Pensando nisso, a Expocine promoveu o painel Decolonizando o audiovisual para discutir as iniciativas já existentes em torno dessa desconstrução e os caminhos para que se naturalize a ideia decolonial.
Para tal, foram convidados Joanna Henning (Escarlate), Caia Coelho (Tela Trans), Thais Scabio (Apan) e Cássio Aoqui (moderação). A principal questão que regeu a conversa foi como o mercado pode trabalhar mais e melhor sob a lógica da decolonização do audiovisual.
Dando ênfase justamente na questão mercadológica, Joana Henning, CEO da Escarlate, pode falar sobre o trabalho da empresa ao criar uma cultura interna para colocar em prática a diversidade em todos os âmbitos, desde os cargos internos, até o que se vê na tela. Para tal, ela trabalha com a cláusula de inclusão nas produções, que as obriga a terem diversidade racial e de gênero desde o roteiro, passando pelas equipes e atores.
“Entender que o Brasil é diverso e plural e tem uma narrativa cultura rica e isso é a nossa maior riqueza, não entender isso, ou é burrice ou é desonestidade. Não dá mais para olhar para o Brasil e não achar que não é sobre isso”, ressaltou a executiva.
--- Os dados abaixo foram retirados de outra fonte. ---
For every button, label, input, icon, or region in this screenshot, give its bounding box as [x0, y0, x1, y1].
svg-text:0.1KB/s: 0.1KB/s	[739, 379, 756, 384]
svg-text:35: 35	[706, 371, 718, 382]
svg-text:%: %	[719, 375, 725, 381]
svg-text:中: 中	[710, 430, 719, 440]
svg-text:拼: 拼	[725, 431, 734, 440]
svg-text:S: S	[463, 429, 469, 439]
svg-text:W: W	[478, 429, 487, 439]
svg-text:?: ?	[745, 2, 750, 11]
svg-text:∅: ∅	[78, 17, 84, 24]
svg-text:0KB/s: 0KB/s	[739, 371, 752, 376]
No entanto, para além de pensarmos na produção agora e para o futuro, também é preciso reconhecer os realizadores diversos que abriram os caminhos no audiovisual, criaram histórias que não fossem centradas no padrão normativo, mas que muitas vezes passaram por apagamento ao longo dos anos.
É justamente este o trabalho que se propõe o projeto Tela Trans, idealizado por Caia Coelho. A iniciativa serve de acervo de memória para todos os realizadores do Brasil até os dias de hoje, com uma pesquisa de mais de seis anos, Caia e seus parceiros conseguiram catalogar uma imensidão de filmes que não tiveram tanta chance de chegar ao grande público, servindo amostra e exemplo de memória para os realizadores contemporâneos.
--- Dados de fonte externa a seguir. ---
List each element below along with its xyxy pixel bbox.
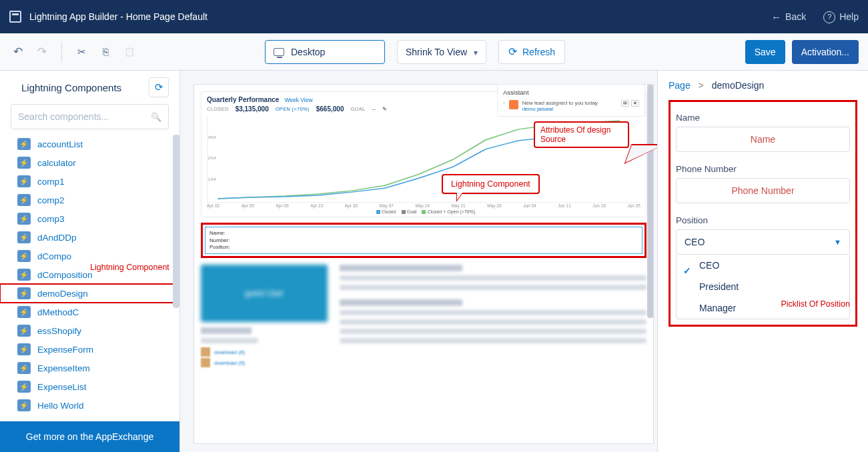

“Tela Trans surgiu em um momento em que a comunidade latina trans está reivindicando a memória. Temos várias iniciativas que estão pautando isso. As pessoas trans e travestis passaram por um apagamento sistemático em todos os campos do conhecimento. Não basta um pertencimento que não mude as coisas, queremos pertencer para mudar e não para deixar as coisas como estão”, ressaltou Caia.
E não só o apagamento no audiovisual é algo preocupante, como esses corpos marginalizados são retratados conseguem quase se sobrepor a essa questão, criando um estereótipo que reforça preconceitos, discriminação, opressões, e por consequência, ainda mais apagamento.
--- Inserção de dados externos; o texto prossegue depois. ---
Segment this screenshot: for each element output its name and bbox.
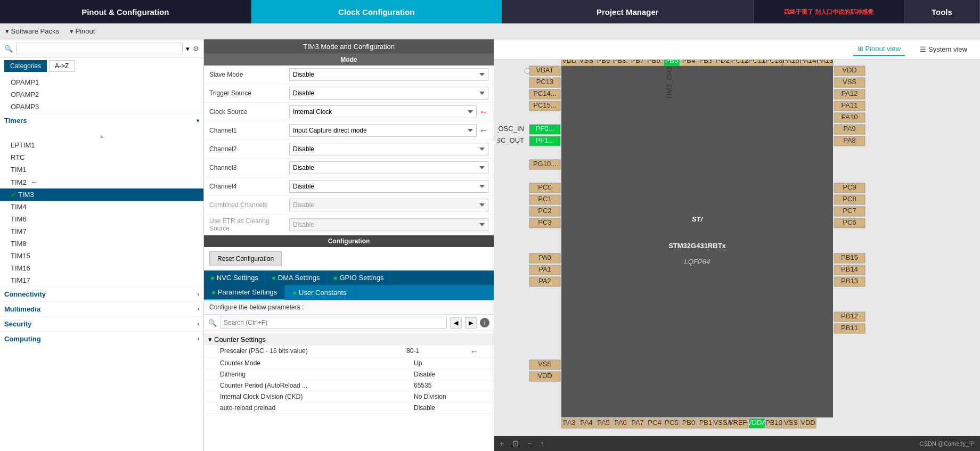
system-view-tab[interactable]: ☰ System view	[916, 43, 971, 55]
tab-gpio[interactable]: ● GPIO Settings	[327, 270, 391, 285]
tab-pinout[interactable]: Pinout & Configuration	[0, 0, 251, 23]
svg-text:PA10: PA10	[842, 113, 858, 121]
multimedia-label: Multimedia	[4, 305, 40, 313]
params-search-row: 🔍 ◀ ▶ i	[204, 315, 494, 331]
search-input[interactable]	[16, 43, 183, 54]
sidebar-item-opamp3[interactable]: OPAMP3	[0, 101, 203, 113]
svg-text:SC_OUT: SC_OUT	[497, 136, 524, 144]
sidebar-section-computing[interactable]: Computing ›	[0, 331, 203, 346]
tab-dma[interactable]: ● DMA Settings	[265, 270, 327, 285]
svg-text:PF0...: PF0...	[536, 125, 554, 133]
channel1-select[interactable]: Input Capture direct mode	[289, 124, 477, 137]
channel2-select[interactable]: Disable	[289, 143, 488, 155]
clock-source-select[interactable]: Internal Clock	[289, 105, 477, 118]
tab-tools[interactable]: Tools	[904, 0, 980, 23]
param-counter-mode: Counter Mode Up	[204, 358, 494, 369]
etr-row: Use ETR as Clearing Source Disable	[204, 215, 494, 235]
counter-settings-collapse-icon: ▾	[208, 335, 212, 343]
svg-text:PC12: PC12	[731, 60, 749, 64]
svg-text:VSS: VSS	[843, 78, 856, 86]
counter-period-name: Counter Period (AutoReload ...	[220, 382, 414, 389]
channel3-select[interactable]: Disable	[289, 161, 488, 174]
svg-text:PA15: PA15	[783, 60, 799, 64]
params-header: Configure the below parameters :	[204, 300, 494, 315]
sidebar-section-timers[interactable]: Timers ▾	[0, 113, 203, 128]
svg-text:PA1: PA1	[538, 265, 551, 273]
navigate-icon[interactable]: ↑	[540, 439, 544, 448]
slave-mode-select[interactable]: Disable	[289, 68, 488, 81]
svg-text:PA7: PA7	[631, 419, 644, 427]
center-scroll-area: Mode Slave Mode Disable Trigger Source D…	[204, 54, 494, 451]
sidebar-search-bar: 🔍 ▾ ⚙	[0, 39, 203, 58]
sidebar-item-tim4[interactable]: TIM4	[0, 201, 203, 213]
param-auto-reload: auto-reload preload Disable	[204, 403, 494, 414]
svg-text:PC14...: PC14...	[533, 89, 556, 97]
search-next-btn[interactable]: ▶	[465, 317, 477, 329]
sidebar-item-tim2[interactable]: TIM2 ←	[0, 176, 203, 188]
sidebar-section-connectivity[interactable]: Connectivity ›	[0, 286, 203, 301]
prescaler-name: Prescaler (PSC - 16 bits value)	[220, 347, 406, 356]
sub-header: ▾ Software Packs ▾ Pinout	[0, 23, 980, 39]
param-dithering: Dithering Disable	[204, 369, 494, 380]
zoom-in-icon[interactable]: +	[500, 439, 504, 448]
sidebar-item-tim7[interactable]: TIM7	[0, 225, 203, 237]
pinout-view-label: Pinout view	[865, 45, 901, 53]
svg-text:PA14: PA14	[800, 60, 816, 64]
svg-text:PB5: PB5	[665, 60, 679, 64]
sidebar-item-opamp2[interactable]: OPAMP2	[0, 88, 203, 101]
mode-section: Mode	[204, 54, 494, 65]
sidebar-item-tim17[interactable]: TIM17	[0, 274, 203, 286]
sidebar-item-opamp1[interactable]: OPAMP1	[0, 76, 203, 88]
clock-source-label: Clock Source	[209, 108, 289, 116]
pinout-view-tab[interactable]: ⊞ Pinout view	[853, 43, 905, 56]
sidebar-item-tim16[interactable]: TIM16	[0, 262, 203, 274]
pinout-btn[interactable]: ▾ Pinout	[70, 27, 95, 35]
channel1-row: Channel1 Input Capture direct mode ←	[204, 121, 494, 140]
info-icon[interactable]: i	[480, 318, 489, 327]
trigger-source-select[interactable]: Disable	[289, 87, 488, 100]
sidebar-item-tim1[interactable]: TIM1	[0, 163, 203, 176]
sidebar-section-multimedia[interactable]: Multimedia ›	[0, 301, 203, 316]
tab-user-constants[interactable]: ● User Constants	[285, 285, 354, 300]
channel2-row: Channel2 Disable	[204, 140, 494, 159]
svg-text:PC6: PC6	[843, 218, 856, 226]
svg-text:PB13: PB13	[841, 277, 858, 285]
channel4-select[interactable]: Disable	[289, 180, 488, 193]
svg-text:PG10...: PG10...	[533, 160, 557, 168]
trigger-source-row: Trigger Source Disable	[204, 84, 494, 103]
sidebar-item-tim3[interactable]: ✔ TIM3	[0, 188, 203, 201]
search-prev-btn[interactable]: ◀	[450, 317, 462, 329]
sidebar-item-rtc[interactable]: RTC	[0, 151, 203, 163]
sidebar-section-security[interactable]: Security ›	[0, 316, 203, 331]
sidebar-item-tim8[interactable]: TIM8	[0, 237, 203, 250]
software-packs-btn[interactable]: ▾ Software Packs	[5, 27, 59, 35]
reset-config-button[interactable]: Reset Configuration	[209, 251, 282, 266]
center-panel: TIM3 Mode and Configuration Mode Slave M…	[204, 39, 494, 451]
svg-text:PA5: PA5	[597, 419, 610, 427]
channel3-row: Channel3 Disable	[204, 159, 494, 177]
sidebar-item-tim15[interactable]: TIM15	[0, 250, 203, 262]
gear-icon[interactable]: ⚙	[193, 45, 199, 53]
tab-clock[interactable]: Clock Configuration	[251, 0, 503, 23]
tab-az[interactable]: A->Z	[49, 60, 75, 72]
svg-text:PB3: PB3	[699, 60, 713, 64]
etr-select[interactable]: Disable	[289, 218, 488, 231]
tim3-checkmark: ✔	[11, 191, 16, 199]
counter-settings-section[interactable]: ▾ Counter Settings	[204, 333, 494, 346]
sidebar-item-lptim1[interactable]: LPTIM1	[0, 139, 203, 151]
sidebar-item-tim6[interactable]: TIM6	[0, 213, 203, 225]
svg-text:VSS: VSS	[784, 419, 798, 427]
params-search-input[interactable]	[220, 317, 447, 329]
svg-text:PA6: PA6	[614, 419, 627, 427]
zoom-out-icon[interactable]: −	[527, 439, 532, 448]
tab-nvc[interactable]: ● NVC Settings	[204, 270, 265, 285]
tab-categories[interactable]: Categories	[4, 60, 47, 72]
fit-icon[interactable]: ⊡	[512, 439, 519, 448]
chip-area: TIM3_CH1 VDD VSS PB9 PB8. PB	[494, 60, 980, 436]
tab-parameter-settings[interactable]: ● Parameter Settings	[204, 285, 285, 300]
connectivity-label: Connectivity	[4, 290, 46, 298]
channel2-label: Channel2	[209, 145, 289, 153]
tab-project[interactable]: Project Manager	[502, 0, 754, 23]
combined-channels-select[interactable]: Disable	[289, 199, 488, 211]
tab-tools-area: 我终于重了 别人口中说的那种感觉	[754, 0, 904, 23]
Esse foi um dos pontos levantados por Thais Scabio, vice-presidente da APAN (Associação dos Profissionais do Audiovisual Negro), falando de como o cinema, desde sua origem, vem reforçando a ideia do homem negro como perigoso, a mulher negra como escandalosa, além de banalizar a morte de corpos negros.
A mudança de paradigma vem justamente quando realizadores negros começam a ocupar mais espaço dentro do âmbito de criação do audiovisual, trazendo narrativas que desmistifiquem esses imaginários criados ao longo de mais de cem anos do cinema.
“Desde a construção da APAN de 2016 a gente briga dentro do mercado. Nossas primeiras ações foram mostras em São Paulo, comunicações, tratando em exibição, temos a Todes Play, um jeito de organizarmos nossa memória e mostrarmos nosso trabalho que não estava sendo exibido. Estamos construindo o manual antirracista dentro do set, não é só incluir, é pertencer. Estamos na construção deste manual”, ressaltou Thais.